Porter became interested in color photography after a publisher rejected a proposal for a book on birds because black and white images wouldn't clearly differentiate the species. Porter began working with a new color film, Kodachrome, introduced in 1935, but it presented considerable technical challenges, especially for capturing fast-moving birds. Drawing on his chemical engineering and research background Porter experimented extensively until he was able to produce satisfactory images. [5] His book American Birds: 10 Photographs in Color was published in 1953.[6]

For twenty years, Porter pursued a project to publish nature photographs combined with quotes from works by Henry David Thoreau. Not until an associate introduced him to the executive director of the Sierra Club did Porter find a willing publisher. [7] His 1962 book, In Wildness Is the Preservation of the World featured Porter's color nature studies of the New England woods.[3] The book increased his reputation, and Porter served as a director of the Sierra Club from 1965 to 1971.[8] He was elected a Fellow of the American Academy of Arts and Sciences in 1971.[9]

Porter traveled extensively to photograph ecologically important and culturally significant places. He published books of photographs from Glen Canyon in Utah, Maine, Baja California, Galápagos Islands, Antarctica, East Africa, and Iceland. His cultural studies included Mexico, Egypt, China, Czechoslovakia, and ancient Greek sites. His book on Glen Canyon, The Place No One Knew, memorialized the canyon's appearance before its inundation by the Lake Powell reservoir.

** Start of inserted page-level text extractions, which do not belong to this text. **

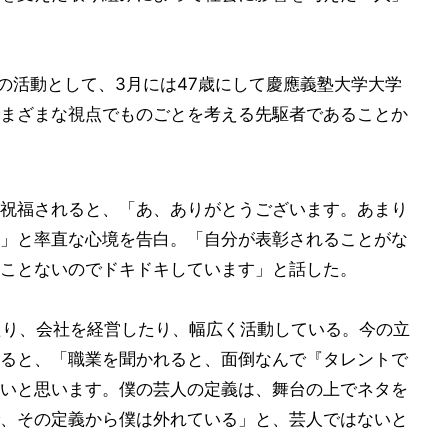
年の活動として、3月には47歳にして慶應義塾大学大学
まざまな視点でものごとを考える先駆者であることか
祝福されると、「あ、ありがとうございます。あまり
」と率直な心境を告白。「自分が表彰されることがな
ことないのでドキドキしています」と話した。
したり、会社を経営したり、幅広く活動している。今の立
ると、「職業を聞かれると、面倒なんで『タレントで
いと思います。僕の芸人の定義は、舞台の上でネタを
、その定義から僕は外れている」と、芸人ではないと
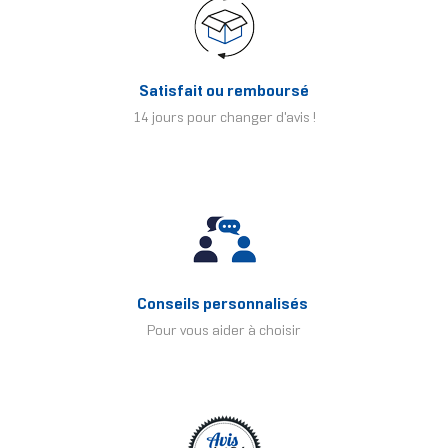
Satisfait ou remboursé
14 jours pour changer d'avis !
Conseils personnalisés
Pour vous aider à choisir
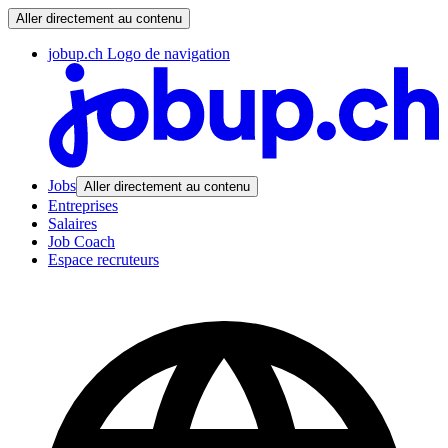
Aller directement au contenu
jobup.ch Logo de navigation
Jobs
Aller directement au contenu
Entreprises
Salaires
Job Coach
Espace recruteurs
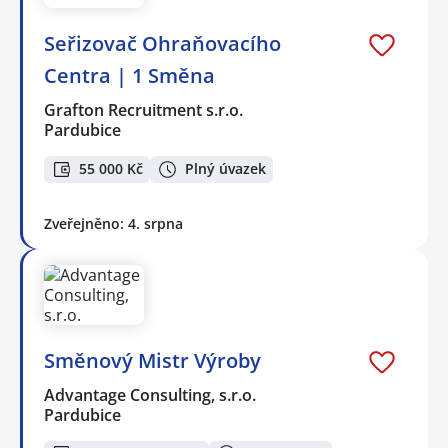
Seřizovač Ohraňovacího
Centra | 1 Směna
Grafton Recruitment s.r.o.
Pardubice
55 000 Kč
Plný úvazek
Zveřejněno: 4. srpna
Směnový Mistr Výroby
Advantage Consulting, s.r.o.
Pardubice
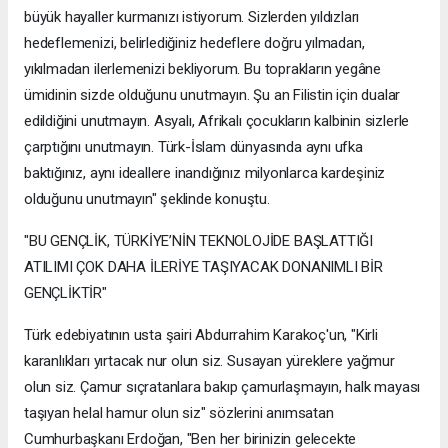
büyük hayaller kurmanızı istiyorum. Sizlerden yıldızları
hedeflemenizi, belirlediğiniz hedeflere doğru yılmadan,
yıkılmadan ilerlemenizi bekliyorum. Bu toprakların yegâne
ümidinin sizde olduğunu unutmayın. Şu an Filistin için dualar
edildiğini unutmayın. Asyalı, Afrikalı çocukların kalbinin sizlerle
çarptığını unutmayın. Türk-İslam dünyasında aynı ufka
baktığınız, aynı ideallere inandığınız milyonlarca kardeşiniz
olduğunu unutmayın" şeklinde konuştu.
"BU GENÇLİK, TÜRKİYE’NİN TEKNOLOJİDE BAŞLATTIĞI
ATILIMI ÇOK DAHA İLERİYE TAŞIYACAK DONANIMLI BİR
GENÇLİKTİR"
Türk edebiyatının usta şairi Abdurrahim Karakoç'un, "Kirli
karanlıkları yırtacak nur olun siz. Susayan yüreklere yağmur
olun siz. Çamur sıçratanlara bakıp çamurlaşmayın, halk mayası
taşıyan helal hamur olun siz" sözlerini anımsatan
Cumhurbaşkanı Erdoğan, "Ben her birinizin gelecekte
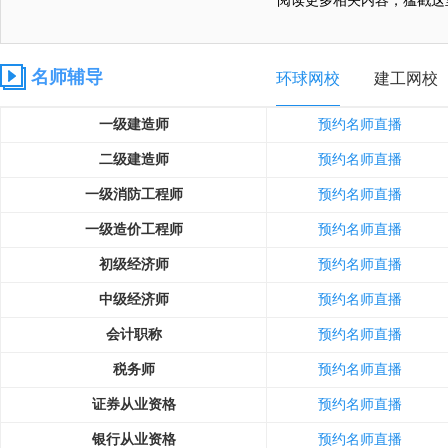
阅读更多相关内容，猛戳这
名师辅导
环球网校
建工网校
一级建造师
预约名师直播
二级建造师
预约名师直播
一级消防工程师
预约名师直播
一级造价工程师
预约名师直播
初级经济师
预约名师直播
中级经济师
预约名师直播
会计职称
预约名师直播
税务师
预约名师直播
证券从业资格
预约名师直播
银行从业资格
预约名师直播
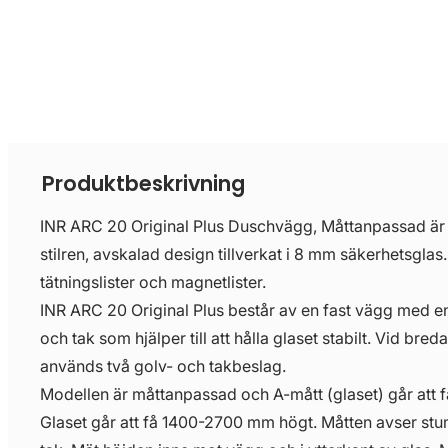
Produktbeskrivning
INR ARC 20 Original Plus Duschvägg, Måttanpassad är 
stilren, avskalad design tillverkat i 8 mm säkerhetsglas.
tätningslister och magnetlister.
INR ARC 20 Original Plus består av en fast vägg med e
och tak som hjälper till att hålla glaset stabilt. Vid br
används två golv- och takbeslag.
Modellen är måttanpassad och A-mått (glaset) går att
Glaset går att få 1400-2700 mm högt. Måtten avser stu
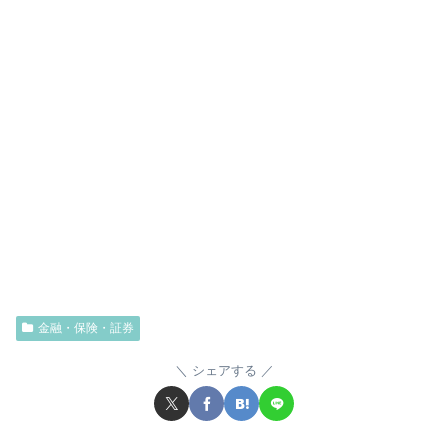
金融・保険・証券
シェアする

James Gleick’s book Chaos: Making a New Science (1987) caused Porter to reexamine his work in the context of chaos theory. They collaborated on a project published in 1990 as Nature's Chaos, which combined his photographs with a new essay by Gleick.[1] Porter died in Santa Fe, New Mexico in 1990 and bequeathed his personal archive to the Amon Carter Museum of American Art in Fort Worth, Texas.[1]

Personal life

Porter was also a friend of modernist painter Georgia O'Keeffe, who accompanied him on several camping expeditions including a rough raft trip down the Colorado River in 1961.

Eliot Porter's brother, Fairfield Porter, was a realist painter and art critic. His brother-in-law, Michael W. Straus, was a commissioner of the United States Bureau of Reclamation.

References

  1. 1 2 3 Amon Carter Museum. Eliot Porter collection guide. Retrieved September 12, 2008.
  2. Tucker, Anne W. (1983). Eliot Porter: Intimate Landscapes. Houston: The Museum of Fine Arts, Houston. OCLC 222137915.Exhibition brochure
  3. 1 2 Amon Carter Museum. Biography of Eliot Porter. Retrieved September 12, 2008.
  4. Porter, Eliot (1987). Eliot Porter. New York: Little, Brown and Company. OCLC 925354127.Exhibition catalog
  5. Porter, Eliot (1987). Eliot Porter. New York: Little, Brown and Company. OCLC 925354127.Exhibition catalog
  6. Porter, Eliot (1953). American Birds: 10 Photographs in Color. New York: McGraw Hill. OCLC 8755014.
  7. Porter, Eliot (1987). Eliot Porter. New York: Little, Brown and Company. OCLC 925354127.Exhibition catalog
  8. "Roster of Sierra Club Directors" (PDF). Sierra Club. Retrieved 2009-10-23.
  9. "Book of Members, 1780-2010: Chapter P" (PDF). American Academy of Arts and Sciences. Retrieved 10 April 2011.